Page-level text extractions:
··········

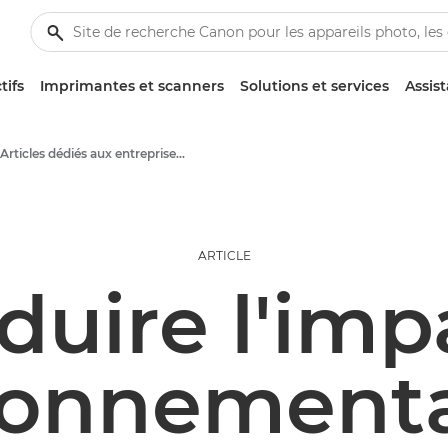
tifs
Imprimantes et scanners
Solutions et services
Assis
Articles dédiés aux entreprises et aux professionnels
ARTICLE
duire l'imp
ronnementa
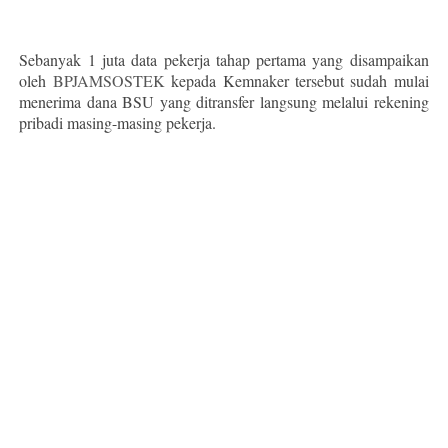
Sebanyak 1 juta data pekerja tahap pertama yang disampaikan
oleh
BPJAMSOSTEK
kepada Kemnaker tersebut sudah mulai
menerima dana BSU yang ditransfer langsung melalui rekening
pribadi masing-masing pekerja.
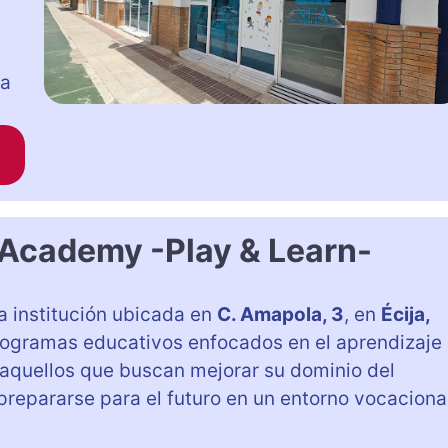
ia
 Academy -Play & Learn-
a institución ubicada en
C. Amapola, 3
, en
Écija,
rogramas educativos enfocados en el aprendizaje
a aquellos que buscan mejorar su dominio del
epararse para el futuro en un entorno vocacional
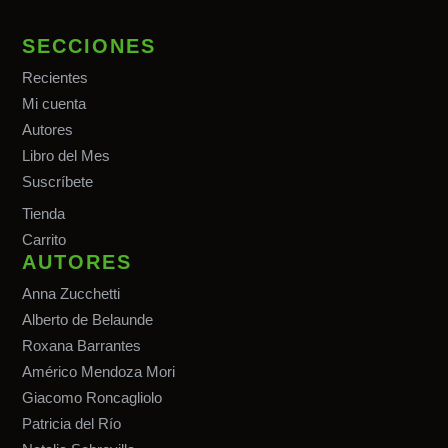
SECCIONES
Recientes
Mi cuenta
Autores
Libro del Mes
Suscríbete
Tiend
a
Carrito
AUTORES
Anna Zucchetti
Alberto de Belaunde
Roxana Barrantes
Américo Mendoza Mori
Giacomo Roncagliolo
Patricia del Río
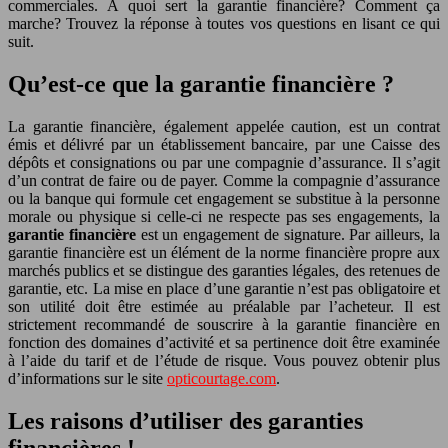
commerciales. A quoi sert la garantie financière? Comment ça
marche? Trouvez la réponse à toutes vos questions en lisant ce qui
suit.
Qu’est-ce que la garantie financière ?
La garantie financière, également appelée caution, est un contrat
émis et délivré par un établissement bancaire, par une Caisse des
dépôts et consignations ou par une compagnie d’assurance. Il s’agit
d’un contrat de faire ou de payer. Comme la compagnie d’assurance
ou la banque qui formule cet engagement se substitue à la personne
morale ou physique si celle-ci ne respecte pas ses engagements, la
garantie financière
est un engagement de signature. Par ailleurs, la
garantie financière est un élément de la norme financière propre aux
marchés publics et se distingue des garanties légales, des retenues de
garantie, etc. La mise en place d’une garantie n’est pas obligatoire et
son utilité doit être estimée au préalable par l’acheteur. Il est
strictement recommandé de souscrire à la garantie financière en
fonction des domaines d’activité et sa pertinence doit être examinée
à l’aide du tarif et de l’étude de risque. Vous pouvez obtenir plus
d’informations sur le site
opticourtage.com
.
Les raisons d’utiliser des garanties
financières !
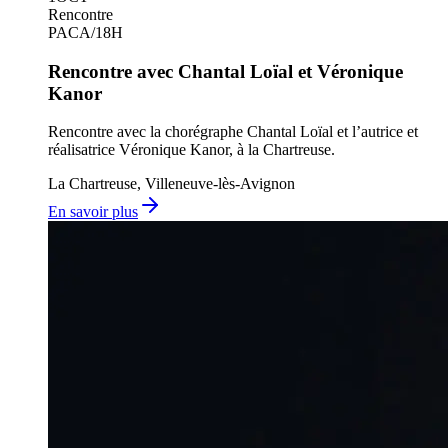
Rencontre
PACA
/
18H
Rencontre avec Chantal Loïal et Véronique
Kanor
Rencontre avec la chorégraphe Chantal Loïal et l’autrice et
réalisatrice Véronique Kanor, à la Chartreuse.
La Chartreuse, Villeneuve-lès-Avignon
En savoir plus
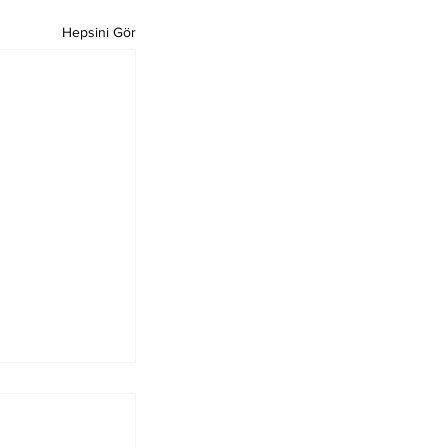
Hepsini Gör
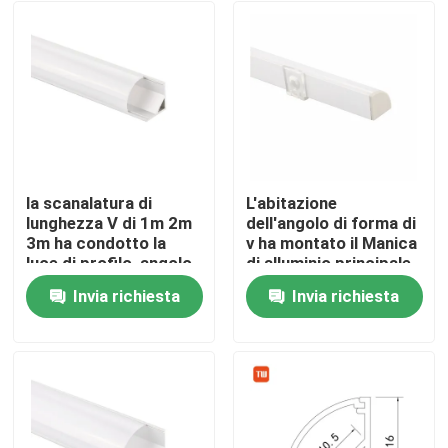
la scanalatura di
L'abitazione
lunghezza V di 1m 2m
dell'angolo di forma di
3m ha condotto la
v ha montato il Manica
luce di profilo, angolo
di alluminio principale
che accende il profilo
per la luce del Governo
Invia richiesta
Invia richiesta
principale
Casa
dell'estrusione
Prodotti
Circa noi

··········

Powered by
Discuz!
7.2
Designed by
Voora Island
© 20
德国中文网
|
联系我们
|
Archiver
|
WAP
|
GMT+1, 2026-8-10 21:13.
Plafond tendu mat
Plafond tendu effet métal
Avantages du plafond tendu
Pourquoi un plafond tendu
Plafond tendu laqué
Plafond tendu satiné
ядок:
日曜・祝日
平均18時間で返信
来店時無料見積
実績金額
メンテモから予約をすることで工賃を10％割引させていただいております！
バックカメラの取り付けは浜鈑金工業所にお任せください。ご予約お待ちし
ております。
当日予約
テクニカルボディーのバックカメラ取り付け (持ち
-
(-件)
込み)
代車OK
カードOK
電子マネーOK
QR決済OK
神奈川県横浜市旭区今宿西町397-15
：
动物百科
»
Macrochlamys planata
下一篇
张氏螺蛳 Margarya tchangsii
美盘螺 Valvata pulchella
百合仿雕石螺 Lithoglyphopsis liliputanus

··········

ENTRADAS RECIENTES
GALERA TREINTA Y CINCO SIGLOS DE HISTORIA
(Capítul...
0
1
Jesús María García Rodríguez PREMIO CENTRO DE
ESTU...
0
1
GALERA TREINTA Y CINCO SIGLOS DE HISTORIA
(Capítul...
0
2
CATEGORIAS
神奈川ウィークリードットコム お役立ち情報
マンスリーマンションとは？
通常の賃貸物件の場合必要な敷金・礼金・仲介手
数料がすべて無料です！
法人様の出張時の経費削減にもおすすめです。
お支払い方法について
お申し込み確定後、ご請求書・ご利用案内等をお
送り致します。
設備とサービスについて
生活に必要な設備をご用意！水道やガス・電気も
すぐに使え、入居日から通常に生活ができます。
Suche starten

··········

_Task_: Among the records, find every line with the word "Loïal" and copy it.

_Answer to the problem_:
Rencontre avec Chantal Loïal et Véronique
Rencontre avec la chorégraphe Chantal Loïal et l’autrice et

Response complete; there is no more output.